Mainstream digital encryption has a decades-long history. Phil Zimmermann’s Pretty Good Privacy pioneered easy-to-use encryption in 1991. Tor, a free anonymous Web-browsing tool, launched in 2004, and has become a touchstone of Internet freedom as well as file piracy. Yet the revelation that we can’t trust our standard social networks to protect our data—Facebook, Google, and Yahoo were all looped in to the Prism program—means an increased urgency in the demand for privacy guaranteed by third parties.

The embattled file-sharing magnate Kim Dotcom, who ran Megaupload.com before fleeing to Australia to escape extradition on copyright infringement charges, recently announced on Twitter that he is founding a venture capital firm for privacy-focused start-ups and is already developing a secure messaging platform for his company Mega. One business that might strike his interest is Lavabit, a recently launched payment-optional secure email service that already has more than 350,000 users. It’s also getting a publicity boost: Snowden is rumored to be using the service to communicate from his Moscow airport hideaway.

Hemlis, Swedish for “secret,” is a new smartphone messaging service app created by Swedes Peter Sunde, co-founder of the infamous file-sharing website The Pirate Bay, Leif Högberg, and Linus Olsson (all three also work on Sunde’s online payments service Flattr). Hemlis’ pastel colors and minimalist block interface might look like something that belongs in an iOS 7 update, but it has a complex back-end. The app uses “end-to-end encryption,” meaning that the message is encoded offline on the sender’s device, travels through public networks encrypted, and is decoded offline on the receiver’s phone. “No one can spy on you, not even us,” Hemlis’ introductory video explains. The team crowd-sourced $150,000 for the project in just four days.

The Snowden saga “made us understand that this is needed,” Olsson wrote to me in an email. “We don’t want a world where everyone is monitored all the time. People have a right to be private and this is our way of enabling them.” The difference between Hemlis and other encrypted messaging options like Silent Circle is its approachable branding and interface. “The only way to make something secure for everyone is to make it user-friendly,” Olsson explained.

Telecommunications surveillance isn’t the only privacy problem designers are solving. A 2011 report estimated that Britons are caught an average of 70 times a day by closed-circuit cameras, which are increasingly equipped with face-recognition capabilities.

Brooklyn-based artist Adam Harvey began thwarting such video surveillance systems in 2012 with “CV Dazzle,” a compendium of avant-garde hair and make-up styles designed to fool face-detection algorithms (the CV stands for computer vision). Harvey uses abstract patterns to trick the system, as Mun does with ZZX. He hangs hair over his models’ faces to create false lines, enhances cheekbones with geometric paint spots, and obscures nose bridges, a key feature for detection systems. Harvey describes his results as a cross between tribal paint and London dance-club aesthetics—the world’s first crypto-fashion.
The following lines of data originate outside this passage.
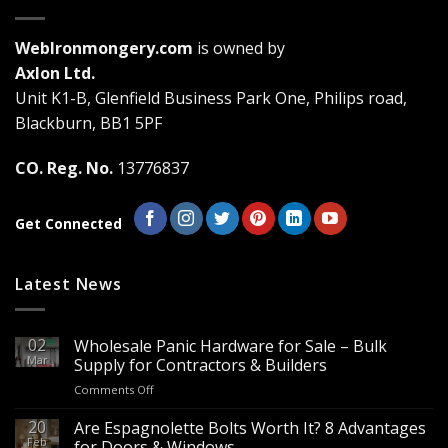
variants.
variants.
The
The
WebIronmongery.com
is owned by
options
options
may
may
Axlon Ltd.
be
be
Unit K1-B, Glenfield Business Park One, Philips road,
chosen
chosen
Blackburn, BB1 5PF
on
on
the
the
CO. Reg. No.
13776837
product
product
page
page
Get Connected
Latest News
02
Wholesale Panic Hardware for Sale – Bulk
Mar
Supply for Contractors & Builders
on
Comments Off
Wholesale
Panic
20
Are Espagnolette Bolts Worth It? 8 Advantages
Hardware
Feb
for Doors & Windows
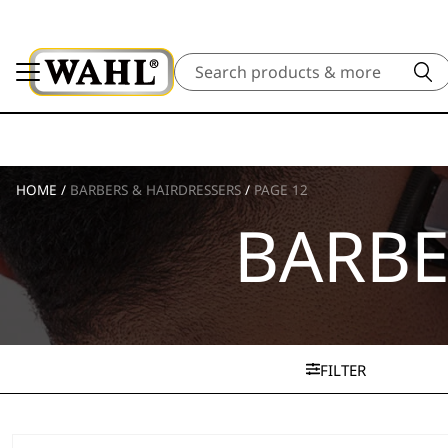
Search
HOME
/
BARBERS & HAIRDRESSERS
/
PAGE 12
BARBE
FILTER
Harvey’s other projects include an anti-drone hoodie equipped with metallic fabric that fools the thermal imaging cameras drones use for targeting. Given the legality of drone attacks on American citizens, there may come a time when Harvey’s clothes are must-have fashion, but so far they’re more of a provocation than a true everyday tool. “My dream would really be to see people creatively adapting and employing the concepts ... in any way that works for them, to make them feel more appropriately dressed for the golden age of surveillance,” Harvey told me. The concept, rather than the strict purpose of the design, is the important part.
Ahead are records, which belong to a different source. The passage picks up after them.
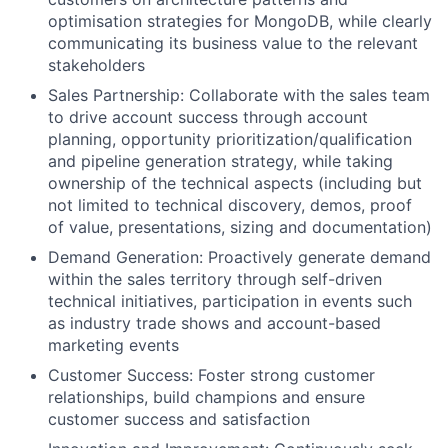
optimisation strategies for MongoDB, while clearly
communicating its business value to the relevant
stakeholders
Sales Partnership: Collaborate with the sales team
to drive account success through account
planning, opportunity prioritization/qualification
and pipeline generation strategy, while taking
ownership of the technical aspects (including but
not limited to technical discovery, demos, proof
of value, presentations, sizing and documentation)
Demand Generation: Proactively generate demand
within the sales territory through self-driven
technical initiatives, participation in events such
as industry trade shows and account-based
marketing events
Customer Success: Foster strong customer
relationships, build champions and ensure
customer success and satisfaction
Sang Mun faces a similar situation. Commenters were quick to critique that the ZZX typeface only fools computer scanners if the writing is turned into a rasterized image, like a .jpeg file, rather than binary text. But by going viral, the designer’s work has already accomplished its goal. “The idea is to bring back the conversation about our day-to-day relationship with information, our government, and social media, to make people more conscious about their decisions in digital media,” he said. “It will still linger behind their head when they’re on a computer, and they’ll be more cautious.”